By Lowell L. Kalapa
A couple of readers responded to last week’s column by pointing out that not only did the legislature provide tax relief as a result of the 1998 Economic Revitalization Task Force, but the legislature also adopted the long-sought after increase in the standard deduction and an adjustment in the income tax rates.
However, not only does one have to take into account the legislature’s reluctance to effect those tax relief proposals – the 1998 income tax cut had to be phased-in over four years and this year’s increase in the standard deduction and bracket adjustments won’t take place until January of next year – but lawmakers have managed to nickel and dime taxpayers to death over the last decade with tax increases. For example, the increase in the motor vehicle registration fee cited last week added to the cost of business, registration fees for professionals and the not so subtle $3 per day car rental fee, when added up, amount to more than a hill of beans.

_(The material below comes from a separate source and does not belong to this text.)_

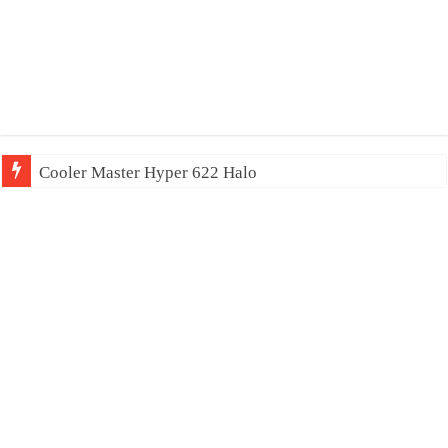
Cooler Master Hyper 622 Halo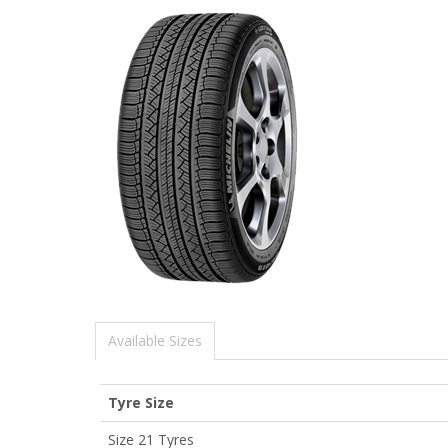
Available Sizes
Tyre Size
Size 21 Tyres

Of course, the biggest tax increase has yet to kick in, the 0.5% county surcharge for Honolulu’s mass transit system will represent the largest tax increase since all tax rates were increased across the board in 1965. And while the state administration appears to be bending backward to make sure taxpayers and consumers on the Neighbor Islands won’t have to pay the county surcharge, like it or not, the cost of the surcharge will be embedded in the cost of goods and services consumed by Neighbor Island businesses and residents.
This fact of life was recently noted by the current Tax Review Commission’s consultant hired to take a look at the state’s general excise tax. His charge was to look at both expanding the tax’s base and seeing if the base could be reduced. On expanding the tax base, the consultant looked at people who are currently exempt from the general excise tax like nonprofit organizations and repealing the exemption for prescription drugs as well as some other specific exemptions in the law.
On the other side, the consultant looked at adding more exemptions from the general excise tax base. For example, one of the most often discussed proposals is to exempt food from the tax base. Another would be to exempt clothing or health care from the tax base. While the proposal to exempt such “necessities” from the base is touted because it would relieve the poor of the tax burden of the 4% general excise tax, the consultant’s report basically states that those in the bottom income levels continue to pay a much higher percentage of their income than those at the top end despite the exemption.
What is more interesting is that adding food purchases as an exempt transaction actually reduces the number of jobs in the economy. One example would be the loss of jobs in restaurants, as the exemption would tend to encourage more food consumption at home as opposed to dining out in a restaurant where the purchase of prepared meals would not be exempt.
But back to those tax increases that lawmakers have subtly levied on us as taxpayers. The largest charade is the hike in the conveyance tax which basically begins to ratchet up once properties cross the $600,000 price level. The tax goes up even more when residential property is purchased by a nonowner-occupant. In this latter case, it demonstrates the ignorance of policy makers who believe that such a harsh penalty will discourage speculators from purchasing residential property. Did someone not tell these public policy makers that it is investors who make those residential properties available for renters?
And what is so magical about the number $600,000? The median price of a single-family home on Oahu has already passed that magic mark and it is not uncommon to find homes selling for more than $600,000 on the Neighbor Islands. But lawmakers felt they could get away with it because they earmarked the money for affordable rental housing and the legacy land fund, a fund that was created more than 35 years ago but was never funded. They also felt like in every other case, the people who would end up paying the conveyance tax were such a small part of the population that they wouldn’t complain.
But that increase in the conveyance tax will affect everyone, as transactions in real property apply not only to residential property, but to commercial property including the grocery stores at which we shop for food and the department stores where we buy clothes and school supplies. In the case of commercial property, the sale or lease could run into the millions of dollars that would be subject to the highest conveyance tax rate.
The long and short of it is, elected officials can preen their feathers in pride about tax relief, but they have taken much of it back in nickel and dime increases.